NEW YORK--(BUSINESS WIRE)--
Garrison Capital Inc. (the “Company”) (GARS) announced today the closing of its initial public offering of 6,133,334 shares of its common stock, including 800,000 shares issued pursuant to the underwriters’ over-allotment option, at a public offering price of $15.00 per share, raising approximately $92 million in gross proceeds. The Company’s common stock began trading on The NASDAQ Global Select Market under the symbol “GARS” on March 27, 2013. Robert W. Baird & Co., Incorporated and Oppenheimer & Co. Inc. served as joint book-running managers. William Blair & Company, L.L.C., Janney Montgomery Scott LLC, Stephens Inc. and Wunderlich Securities, Inc. served as co-lead managers. J.J.B. Hilliard, W.L. Lyons, LLC, Ladenburg Thalmann & Co. Inc., National Securities Corporation, Capital One Southcoast, Inc. and Natixis Securities Americas LLC served as co-managers.

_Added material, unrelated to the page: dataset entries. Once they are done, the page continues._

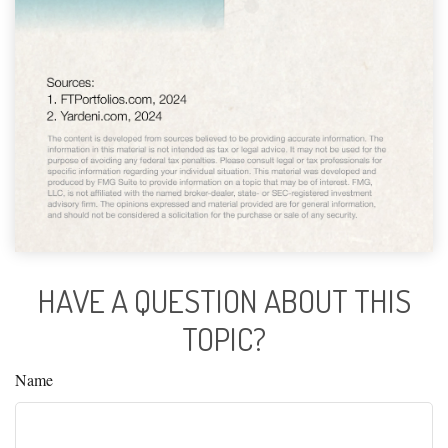
HAVE A QUESTION ABOUT THIS
TOPIC?
Name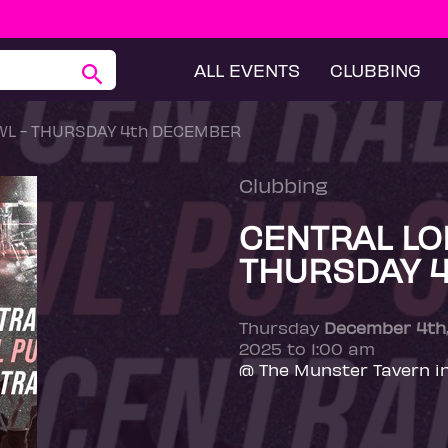
ALL EVENTS
CLUBBING
L - THURSDAY 4th DECEMBER
Clubbing
CENTRAL LO
THURSDAY 
Thursday
December 4th
2025 to 1:00 am
@ The Munster Tavern i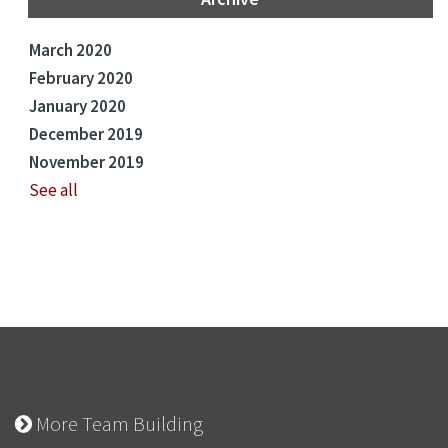
March 2020
February 2020
January 2020
December 2019
November 2019
See all
More Team Building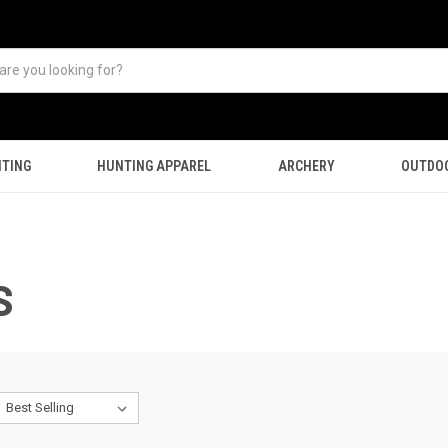
TING
HUNTING APPAREL
ARCHERY
OUTDO
S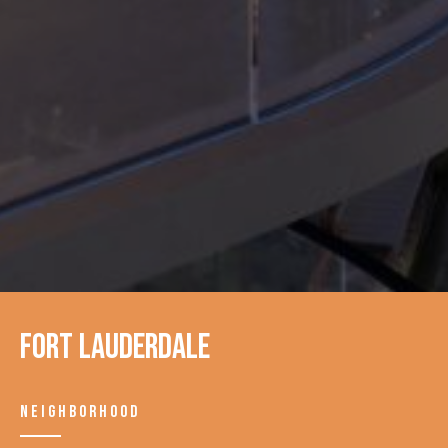
Fort Lauderdale
NEIGHBORHOOD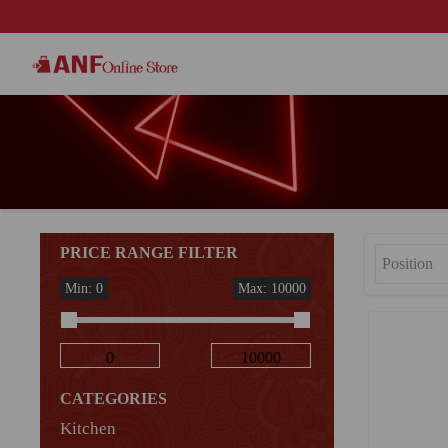
PRICE RANGE FILTER
Min: 0
Max: 10000
CATEGORIES
Kitchen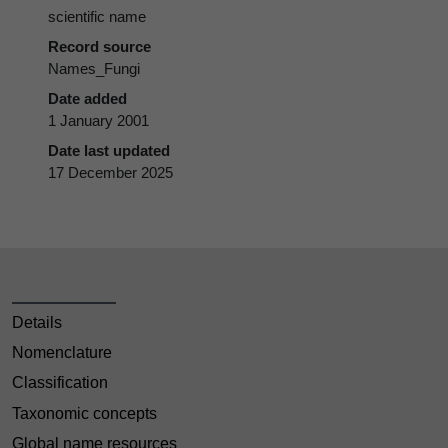
scientific name
Record source
Names_Fungi
Date added
1 January 2001
Date last updated
17 December 2025
Details
Nomenclature
Classification
Taxonomic concepts
Global name resources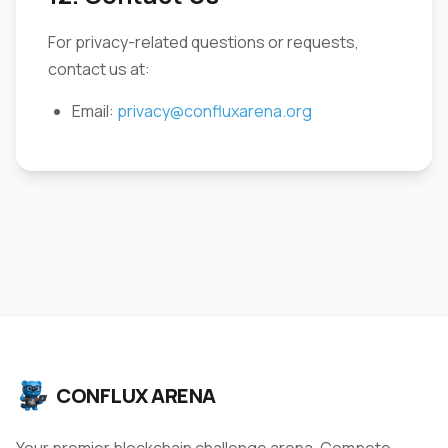
For privacy-related questions or requests,
contact us at:
Email:
privacy@confluxarena.org
CONFLUX ARENA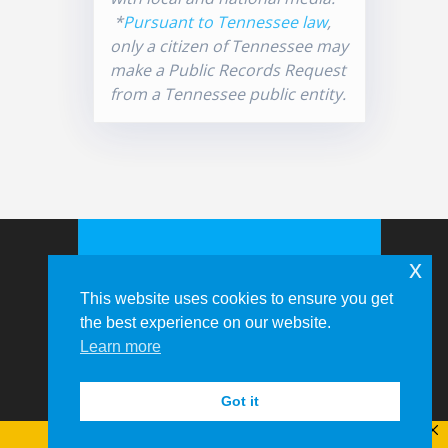
*
Pursuant to Tennessee law
,
only a citizen of Tennessee may
make a Public Records Request
from a Tennessee public entity.
x
This website uses cookies to ensure you get
the best experience on our website.
Learn more
© 2026 Memphis-Shelby County
Airport Authority
Got it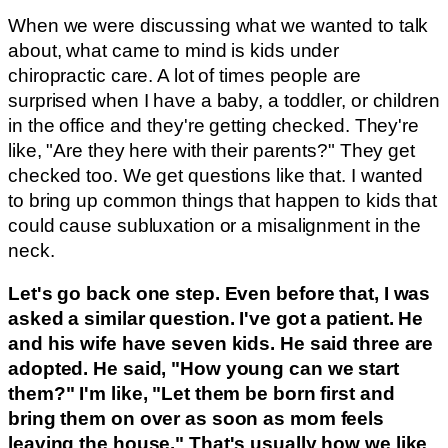
When we were discussing what we wanted to talk
about, what came to mind is kids under
chiropractic care. A lot of times people are
surprised when I have a baby, a toddler, or children
in the office and they're getting checked. They're
like, "Are they here with their parents?" They get
checked too. We get questions like that. I wanted
to bring up common things that happen to kids that
could cause subluxation or a misalignment in the
neck.
Let's go back one step. Even before that, I was
asked a similar question. I've got a patient. He
and his wife have seven kids. He said three are
adopted. He said, "How young can we start
them?" I'm like, "Let them be born first and
bring them on over as soon as mom feels
leaving the house." That's usually how we like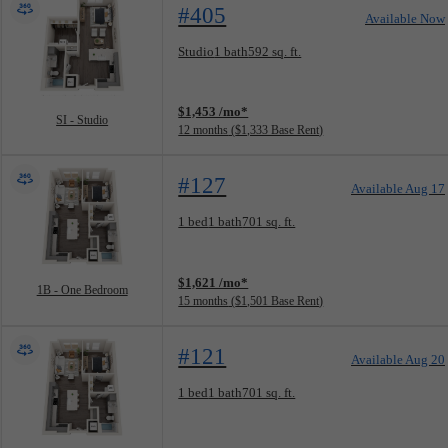
#405
Available Now
Floorplan layout: SI - Studio
Studio
1 bath
592 sq. ft.
View unit
$1,453 /mo*
SI - Studio
12 months
$1,333 Base Rent
#127
Available Aug 17
Floorplan layout: 1B - One Bedroom
1 bed
1 bath
701 sq. ft.
View unit
$1,621 /mo*
1B - One Bedroom
15 months
$1,501 Base Rent
#121
Available Aug 20
Floorplan layout: 1B - One Bedroom
1 bed
1 bath
701 sq. ft.
View unit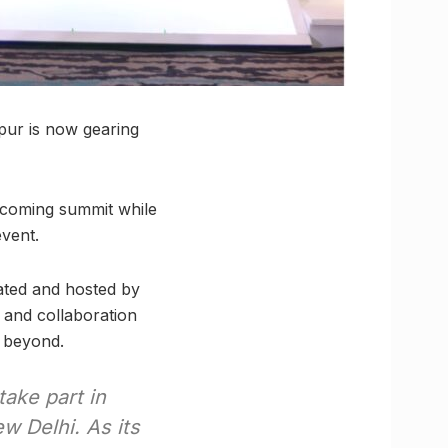
npur is now gearing
pcoming summit while
vent.
rated and hosted by
and collaboration
 beyond.
 take part in
w Delhi. As its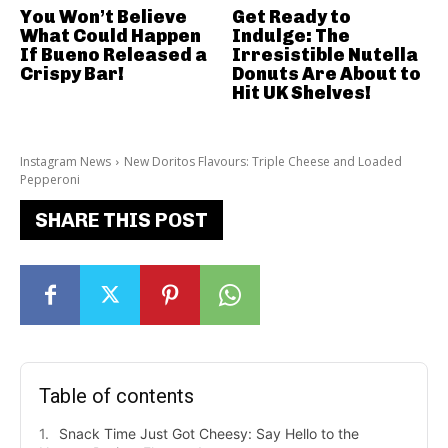
You Won’t Believe
Get Ready to
What Could Happen
Indulge: The
If Bueno Released a
Irresistible Nutella
Crispy Bar!
Donuts Are About to
Hit UK Shelves!
Instagram News
New Doritos Flavours: Triple Cheese and Loaded
Pepperoni
SHARE THIS POST
Table of contents
Snack Time Just Got Cheesy: Say Hello to the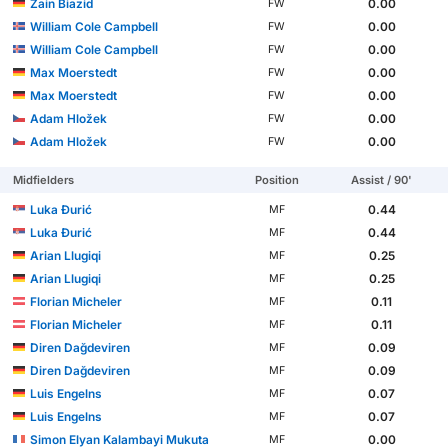
Zain Biazid
0.00
FW
William Cole Campbell
0.00
FW
William Cole Campbell
0.00
FW
Max Moerstedt
0.00
FW
Max Moerstedt
0.00
FW
Adam Hložek
0.00
FW
Adam Hložek
0.00
FW
Midfielders
Position
Assist / 90'
Luka Đurić
0.44
MF
Luka Đurić
0.44
MF
Arian Llugiqi
0.25
MF
Arian Llugiqi
0.25
MF
Florian Micheler
0.11
MF
Florian Micheler
0.11
MF
Diren Dağdeviren
0.09
MF
Diren Dağdeviren
0.09
MF
Luis Engelns
0.07
MF
Luis Engelns
0.07
MF
Simon Elyan Kalambayi Mukuta
0.00
MF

The Company plans to invest the net proceeds of the offering in accordance with its investment objective, which is to generate attractive risk-adjusted returns by making investments primarily in debt securities and loans of U.S. based middle-market companies, and for general corporate purposes.
Investors are advised to consider carefully the investment objectives, risks and charges and expenses of the Company before investing. The prospectus dated March 26, 2013 contains this and other information about the Company and should be read carefully before investing.
This press release does not constitute an offer to sell or the solicitation of an offer to buy, nor will there be any sale of the shares referred to in this press release in any state or jurisdiction in which such offer, solicitation or sale would be unlawful prior to the registration or qualification under the securities laws of such state or jurisdiction. A registration statement relating to these securities has been filed and has been declared effective by the Securities and Exchange Commission on March 26, 2013. This offering is being made solely by means of a written prospectus forming part of the effective registration statement. A copy of the final prospectus relating to the offering may be obtained, when available, from either of the following joint book-running managers: Robert W. Baird & Co. Incorporated., Attention: Syndicate Department, 777 East Wisconsin Avenue, Milwaukee, Wisconsin 53202, telephone: 800-792-2413 or email: email@example.com; or Oppenheimer & Co. Inc., Attention: Prospectus Department, 85 Broad Street, 23rd Floor, New York, New York 10004.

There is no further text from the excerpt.